> _Brief_
Beginning at the line that includes "delicadamente el tobillo.", print each remaining line of the data word for word. Output nothing else.

[Saved entries]
·····

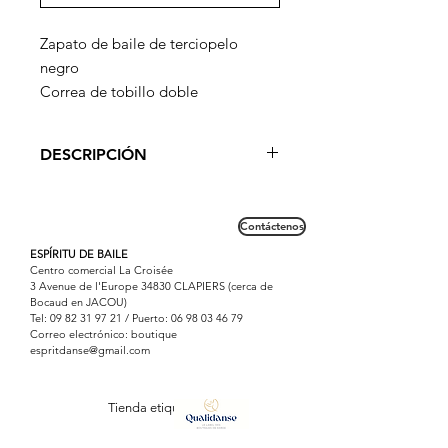
Zapato de baile de terciopelo
negro
Correa de tobillo doble
Recorte en la parte delantera en
malla que aporta una gran
DESCRIPCIÓN
elegancia
Tacón de carrete de 6.5 cm
A la vez estable con su talón de
Gran estabilidad
carrete de 6,5 cm y distinguida por su
Contáctenos
forma, la Cholet atrae al mayor
número.
ESPÍRITU DE BAILE
Centro comercial La Croisée
Una doble correa en el tobillo resalta
3 Avenue de l'Europe 34830 CLAPIERS (cerca de
delicadamente el tobillo.
Bocaud en JACOU)
Tel:
09 82 31 97 21
/ Puerto:
06 98 03 46 79
Correo electrónico: boutique
espritdanse@gmail.com
Tienda etiquetada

·····

> _Your solution_
delicadamente el tobillo.
Bocaud en JACOU)
Tel:
09 82 31 97 21
/ Puerto:
06 98 03 46 79
Correo electrónico: boutique
espritdanse@gmail.com
Tienda etiquetada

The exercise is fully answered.